34 Tex. Admin. Code § 3.692 - Definitions, Reporting Requirements and Amount of Fee
(a) Definitions. The following words and
terms, when used in this section, shall have the following meanings, unless the
context clearly indicates otherwise.
(1)
Condensate--Any liquid hydrocarbon condensed from a natural gas stream and
existing at atmospheric pressure and temperature.
(A) Condensate includes, but is not limited
to, liquid hydrocarbons:
(i) recovered by
non-mechanical processes such as conventional gravity separators;
(ii) recovered by a treating facility such as
a gas compression or dehydration facility; or
(iii) recovered at pipeline drip
stations.
(B) Condensate
does not include liquid hydrocarbons which may be recovered only by mechanical
separation processes such as refrigeration, absorption or
distillation.
(2) Crude
oil--Any naturally occurring liquid hydrocarbons at atmospheric temperature and
pressure coming from the earth, including condensate.
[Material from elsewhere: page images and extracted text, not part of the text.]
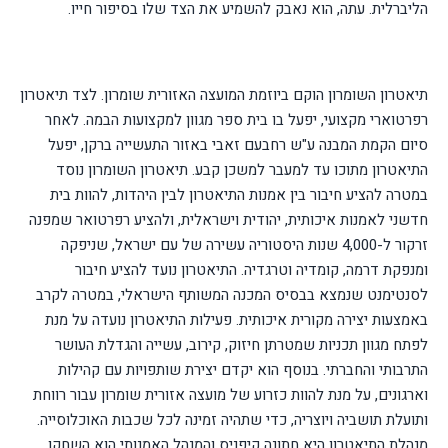
הליברלית. עתה, הוא נאבק להשמיע את הצד שלו בסיפור חייו.
תיאטרון השומרון הוקם ביוזמת המועצה האזורית שומרון. לצד תיאטרון
רפרטוארי מקצועי, יפעל בו בית ספר מגוון למקצועות הבמה. לאחר
סיום הקמת המבנה ע"ש רחבעם זאבי באזור התעשייה ברקן, יפעל
התיאטרון מתוכו עד למעבר למשכן קבע. תיאטרון השומרון נוסד
במטרה להציע חיבור בין אמנות התיאטרון לבין היהדות, להוות בית
חדשני לאמנות איכותית, יהודית וישראלית, ולהציע רפרטואר שמפנה
זרקור ל-4,000 שנות היסטוריה עשירה של עם ישראל, שניפקה
ומנפקת דרמה, קומדיה וטרגדיה. התיאטרון נועד להציע חיבור
לסנטימנט שנמצא בבסיס המכנה המשותף הישראלי, במטרה לקרב
באמצעות יצירה מקורית איכותית. פעילות התיאטרון נועדה על מנת
לפתח מגוון תכניות שמטרתן חיזוק, קירוב, עשייה והגדלת העושר
התרבותי והחברתי. בנוסף הוא יקדם יצירת שותפויות עם קהילות
וארגונים, על מנת להוות כזרוע של מועצה אזורית שומרון עבור רווחת
ותועלת תושביה ויוצריה, כדי שתהיה זמינה לכל שכבות האוכלוסייה.
מנהלת התיאטרון היא חתונה קיפניס והמנהל האמנותי הוא השחקן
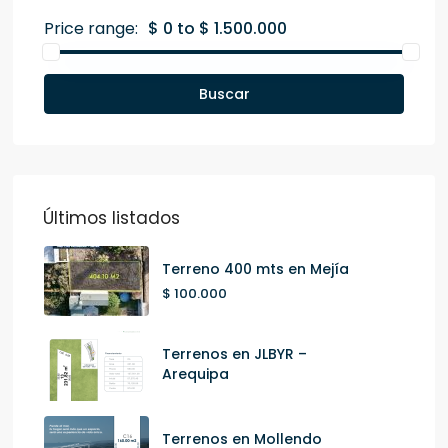
Price range:
$ 0 to $ 1.500.000
Buscar
Últimos listados
Terreno 400 mts en Mejía
$ 100.000
Terrenos en JLBYR –
Arequipa
Terrenos en Mollendo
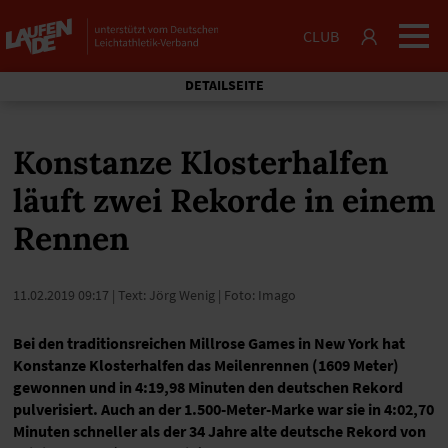
CLUB
DETAILSEITE
Konstanze Klosterhalfen
läuft zwei Rekorde in einem
Rennen
11.02.2019 09:17
| Text: Jörg Wenig | Foto: Imago
Bei den traditionsreichen Millrose Games in New York hat
Konstanze Klosterhalfen das Meilenrennen (1609 Meter)
gewonnen und in 4:19,98 Minuten den deutschen Rekord
pulverisiert. Auch an der 1.500-Meter-Marke war sie in 4:02,70
Minuten schneller als der 34 Jahre alte deutsche Rekord von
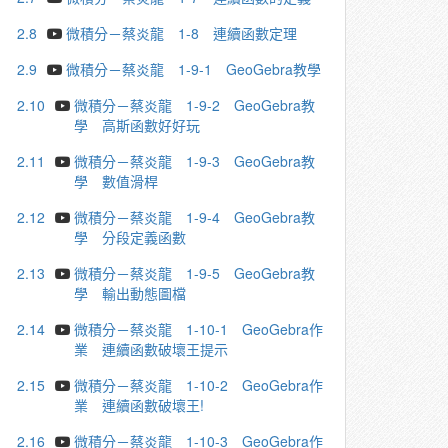
2.8
微積分－蔡炎龍 1-8 連續函數定理
2.9
微積分－蔡炎龍 1-9-1 GeoGebra教學
2.10
微積分－蔡炎龍 1-9-2 GeoGebra教
學 高斯函數好好玩
2.11
微積分－蔡炎龍 1-9-3 GeoGebra教
學 數值滑桿
2.12
微積分－蔡炎龍 1-9-4 GeoGebra教
學 分段定義函數
2.13
微積分－蔡炎龍 1-9-5 GeoGebra教
學 輸出動態圖檔
2.14
微積分－蔡炎龍 1-10-1 GeoGebra作
業 連續函數破壞王提示
2.15
微積分－蔡炎龍 1-10-2 GeoGebra作
業 連續函數破壞王!
2.16
微積分－蔡炎龍 1-10-3 GeoGebra作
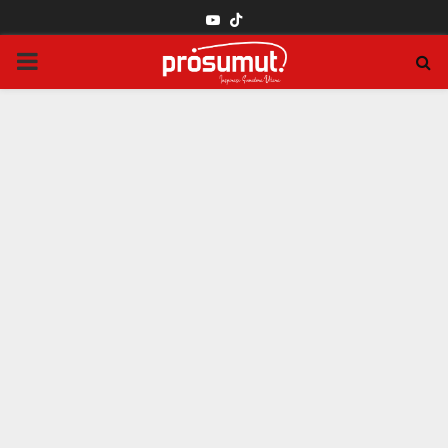
YOUTUBE
PRIMARY
MENU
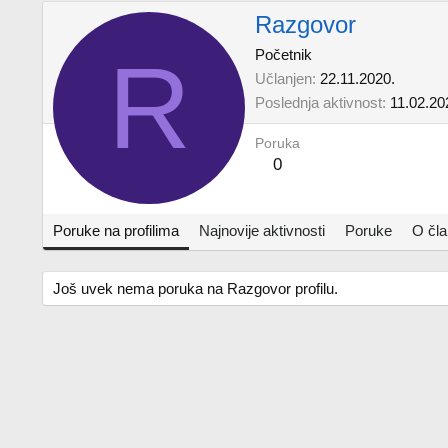
Razgovor
R
Početnik
Učlanjen
22.11.2020.
Poslednja aktivnost
11.02.20
Poruka
0
Poruke na profilima
Najnovije aktivnosti
Poruke
O čl
Još uvek nema poruka na Razgovor profilu.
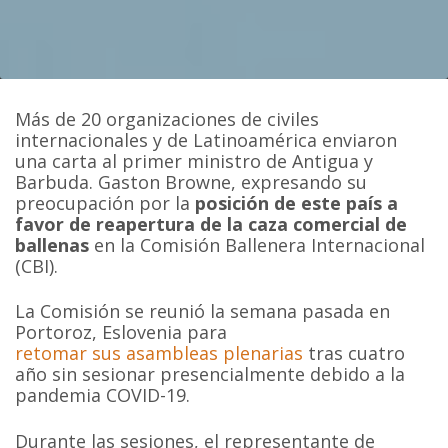
Más de 20 organizaciones de civiles
internacionales y de Latinoamérica enviaron
una carta al primer ministro de Antigua y
Barbuda. Gaston Browne, expresando su
preocupación por la
posición de este país a
favor de reapertura de la caza comercial de
ballenas
en la Comisión Ballenera Internacional
(CBI).
La Comisión se reunió la semana pasada en
Portoroz, Eslovenia para
retomar sus asambleas plenarias
tras cuatro
año sin sesionar presencialmente debido a la
pandemia COVID-19.
Durante las sesiones, el representante de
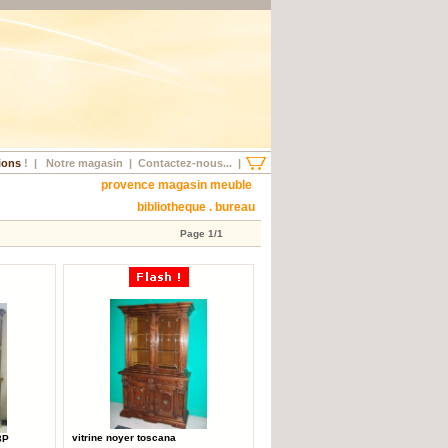
ions
!
|
Notre magasin
|
Contactez-nous...
|
provence magasin meuble
bibliotheque . bureau
Page 1/1
vitrine noyer toscana
3P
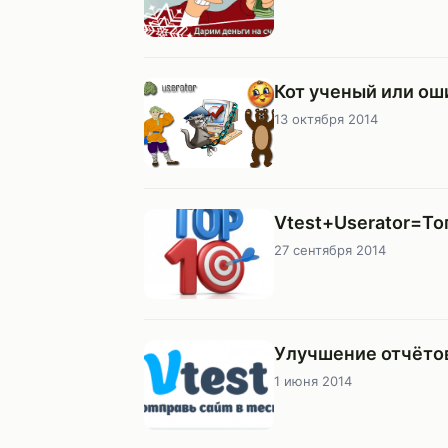
Кот ученый или ош
13 октября 2014
Vtest+Userator=То
27 сентября 2014
Улучшение отчётов
1 июня 2014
(A) Crude oil includes, but is not limited
to, crude oil:
(i) as it exists at
atmospheric pressure and temperature when it is produced;
(ii) as it exists after initial gas
separation and/or stabilization; or
(iii) as it exists after treating and/or
conditioning for the removal of water and/or other impurities, and is sold,
shipped, or purchased as crude oil.
(B) Crude oil does not include any product
which has been physically separated from crude oil.
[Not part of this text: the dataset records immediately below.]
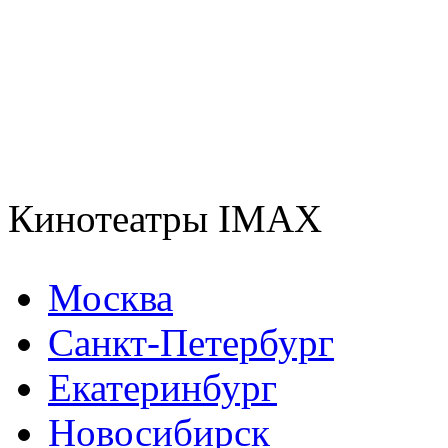
Кинотеатры IMAX
Москва
Санкт-Петербург
Екатеринбург
Новосибирск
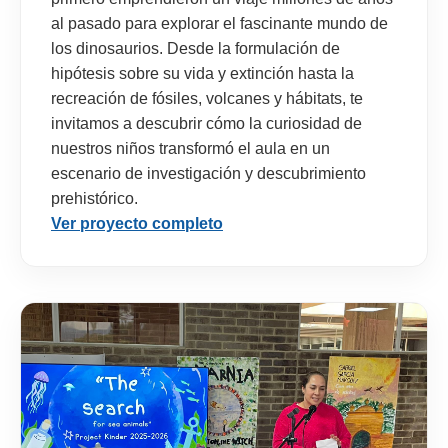
al pasado para explorar el fascinante mundo de
los dinosaurios. Desde la formulación de
hipótesis sobre su vida y extinción hasta la
recreación de fósiles, volcanes y hábitats, te
invitamos a descubrir cómo la curiosidad de
nuestros niños transformó el aula en un
escenario de investigación y descubrimiento
prehistórico.
Ver proyecto completo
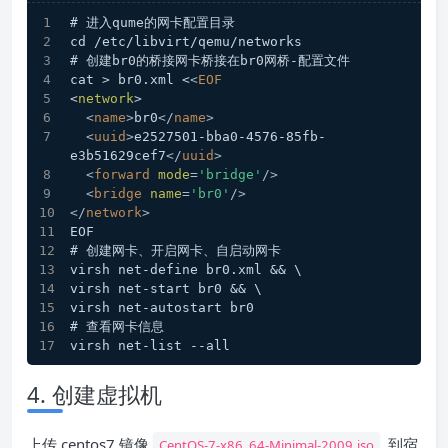
# 进入qume的网卡配置目录
cd /etc/libvirt/qemu/networks
# 创建br0的桥接网卡桥接在br0网桥-配置文件
cat > br0.xml <
<
EOF
<
network
>
<
name
>
br0
</
name
>
<
uuid
>
e2527501-bba0-4576-85fb-
e3b51629cef7
</
uuid
>
<
forward
mode
=
'bridge'
/>
<
bridge
name
=
'br0'
/>
</
network
>
EOF
# 创建网卡、开启网卡、自启动网卡
virsh net-define br0.xml && \
virsh net-start br0 && \
virsh net-autostart br0
# 查看网卡信息
virsh net-list --all
4. 创建虚拟机
上传 centos7 镜像
到宿
CentOS-7-x86_64-Minimal-2009.iso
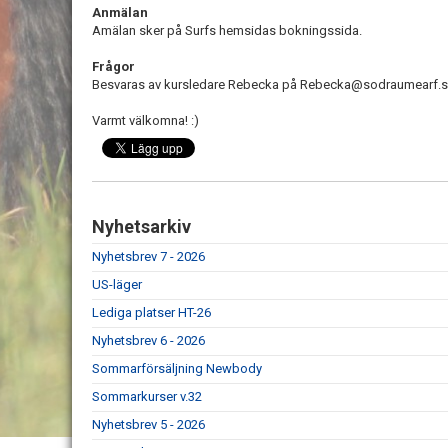
Anmälan
Amälan sker på Surfs hemsidas bokningssida.
Frågor
Besvaras av kursledare Rebecka på Rebecka@sodraumearf.
Varmt välkomna! :)
Nyhetsarkiv
Nyhetsbrev 7 - 2026
US-läger
Lediga platser HT-26
Nyhetsbrev 6 - 2026
Sommarförsäljning Newbody
Sommarkurser v.32
Nyhetsbrev 5 - 2026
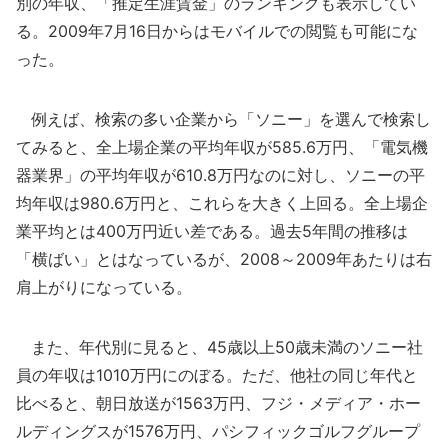
別の年収、「推定生涯賃金」のランキングも表示してい
る。2009年7月16日からはモバイルでの閲覧も可能にな
った。
例えば、検索の多い企業から「ソニー」を選んで検索し
てみると、全上場企業の平均年収が585.6万円、「電気機
器業界」の平均年収が610.8万円なのに対し、ソニーの平
均年収は980.6万円と、これらを大きく上回る。全上場企
業平均とは400万円近い差である。過去5年間の推移は
「横ばい」とはなっているが、2008～2009年あたりは右
肩上がりになっている。
また、年代別に見ると、45歳以上50歳未満のソニー社
員の年収は1010万円にのぼる。ただ、他社の同じ年代と
比べると、朝日放送が1563万円、フジ・メディア・ホー
ルディングスが1576万円、パシフィックゴルフグループ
(3) Marine terminal--Any waterfront or
offshore facility used for transferring crude oil to or from cargo vessels,
including all associated pipelines, structures, devices or equipment. Marine
terminals include, but are not limited to, the following:
(A) loading docks;
(B) sea terminals;
(C) transshipment terminals; and
(D) production/drilling platforms or
rigs.
(4) Operator--Any
person owning a terminal facility or operating terminal facility by lease,
contract or other form of agreement.
(5) Vessel--Every description of water craft
or other contrivance used or capable of being used as a means of transportation
on water, whether self-propelled or otherwise. Examples include, but are not
limited to, the following:
(A)
barges;
(B) ships; and
(C) any container aboard a barge, tanker
etc., which may be used for transporting crude oil.
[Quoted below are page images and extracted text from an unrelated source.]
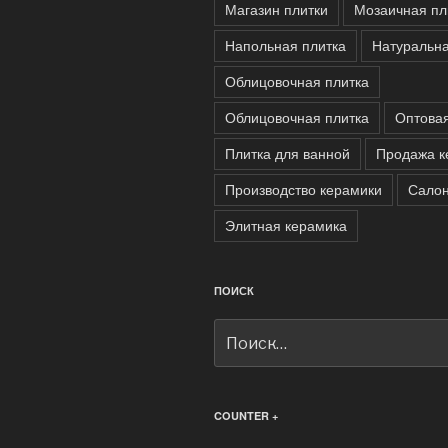
Магазин плитки
Мозаичная пл
Напольная плитка
Натуральна
Облицовочная плитка
Облицовочная плитка
Оптова
Плитка для ванной
Продажа к
Производство керамики
Салон
Элитная керамика
ПОИСК
Искать:
COUNTER +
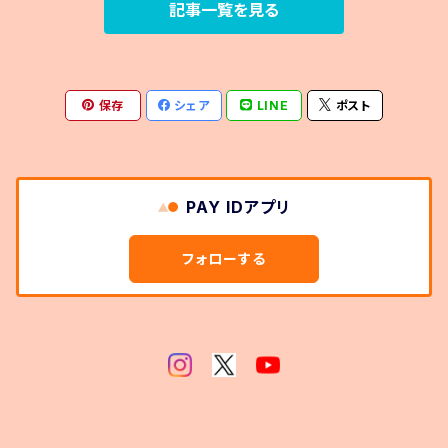
記事一覧を見る
保存
シェア
LINE
ポスト
PAY IDアプリ
フォローする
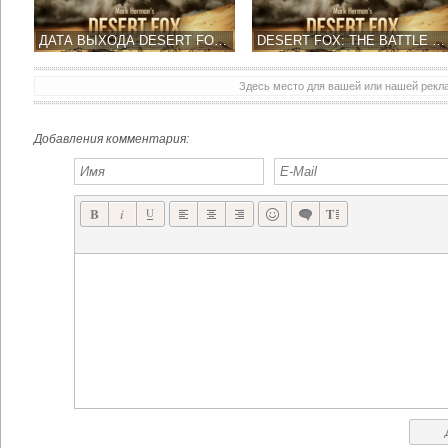
ДАТА ВЫХОДА DESERT FOX: THE BATTLE OF EL ALAMEIN
DESERT FOX: THE BATTLE OF EL ALAMEIN НОВЫЕ ПОДРОБНОСТИ
Здесь место для вашей или нашей рек
DESERT FOX: THE BATTLE OF EL ALAMEIN ОБЕЩАЮТ ЭТОЙ ВЕСНОЙ
HUNTED COW STUDIOS ВЫПУСТИЛ CIVIL WAR II: 1862 ПРИКВЕЛ CIVIL WAR: 1863
Добавления комментария:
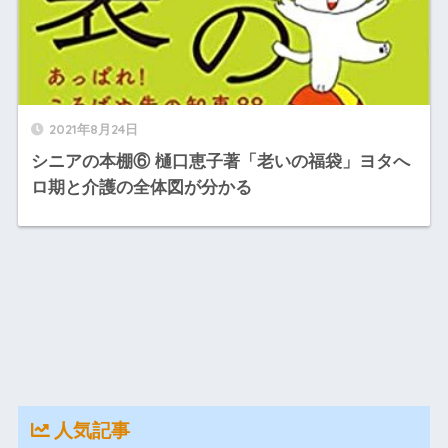
2021年8月24日
シニアの本棚⑥ 樋口恵子著「老いの福袋」ヨタへ
ロ期と介護の全体図が分かる
人気記事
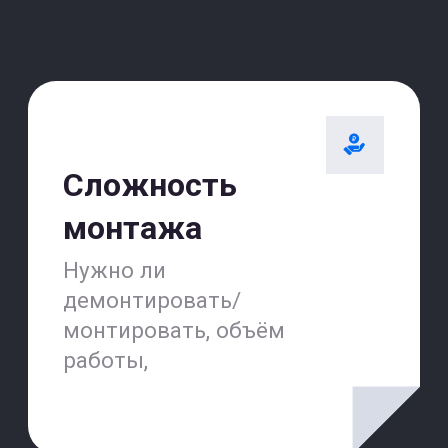
Счастливые часы
15% скидка на услуги
после 16:00
+7
Оставить заявку на диагностику
Вы соглашаетесь с
Политикой конфиденциальности
Или просто
позвоните
+7(499)501-11-16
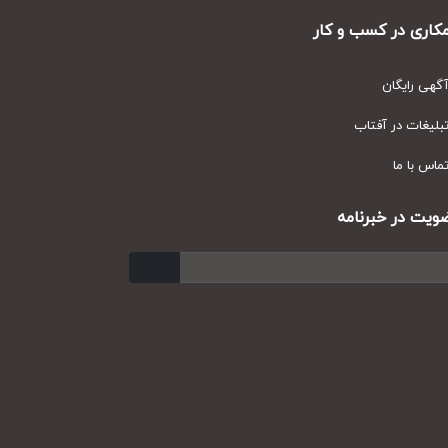
ری در کسب و کار
ی رایگان
یغات در آفتاب
س با ما
ت در خبرنامه
ارسال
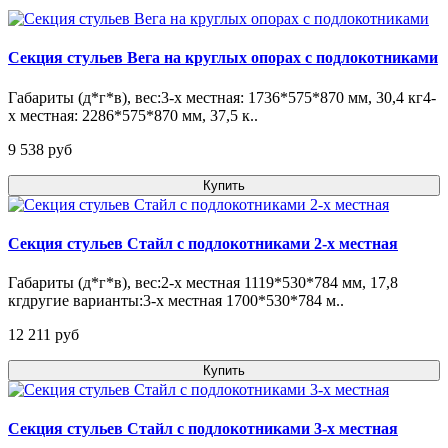
Секция стульев Вега на круглых опорах с подлокотниками
Габариты (д*г*в), вес:3-х местная: 1736*575*870 мм, 30,4 кг4-
х местная: 2286*575*870 мм, 37,5 к..
9 538 pуб
Купить
Секция стульев Стайл с подлокотниками 2-х местная
Габариты (д*г*в), вес:2-х местная 1119*530*784 мм, 17,8
кгдругие варианты:3-х местная 1700*530*784 м..
12 211 pуб
Купить
Секция стульев Стайл с подлокотниками 3-х местная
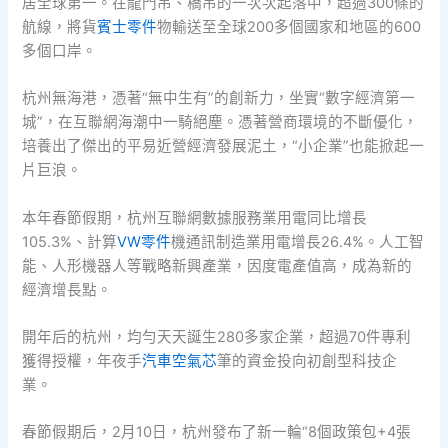
居全球第一。在龍門吊、橋吊的一次次起落中，超過300條的
航線，將貨
賓士零件
物輸送至全球200多個國家和地區的600
多個口岸。
杭州無海港，憑著“無中生有”的創新力，坐實“數字經濟第一
城”，在互聯網海潮中一騎絕塵。憑著營商環境的不斷優化，
培養出了傑出的平易近營經濟發展泥土，“小企業”也能掀起一
片巨浪。
本年春節假期，杭州互聯網數據服務業用電同比增長
105.3%、計算
VW零件
機通訊制造業用電增長26.4%。人工智
能、人形機器人等戰略新興產業，因度電產值高，成為新的
經濟增長點。
開年后的杭州，均勻天天誕生280多家企業，超過70件專利
獲得授權，年夜手
汽車空氣芯
筆的資金投向初創型科技企
業。
春節假期后，2月10日，杭州發布了新一輪“8個政策包+4張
(6) Waterfront--Land or structures fronting
or abutting on the waters or bed of the Gulf of Mexico within the jurisdiction
of the State of Texas, including any other contiguous waters that are navigable
by vessels with a capacity to carry 10,000 gallons or more of oil as fuel or
cargo.
(b) Reporting
requirements.
(1) Each marine terminal
operator, or owner of crude oil who is registered with the comptroller to
report the fee, shall file a coastal protection fee report with the comptroller
stating the number of barrels of crude oil and condensate off-loaded from
vessels or loaded onto vessels at marine terminals located in Texas. The volume
shall be determined by tank tables compiled to show 100% of the full capacity
of the tank or by use of industry standard automatic measuring equipment, and
shall be corrected to 60 degrees Fahrenheit. The volume may be reduced by a
reasonable allowance for basic sediment and water as determined by tests
generally recognized by the industry to be accurate.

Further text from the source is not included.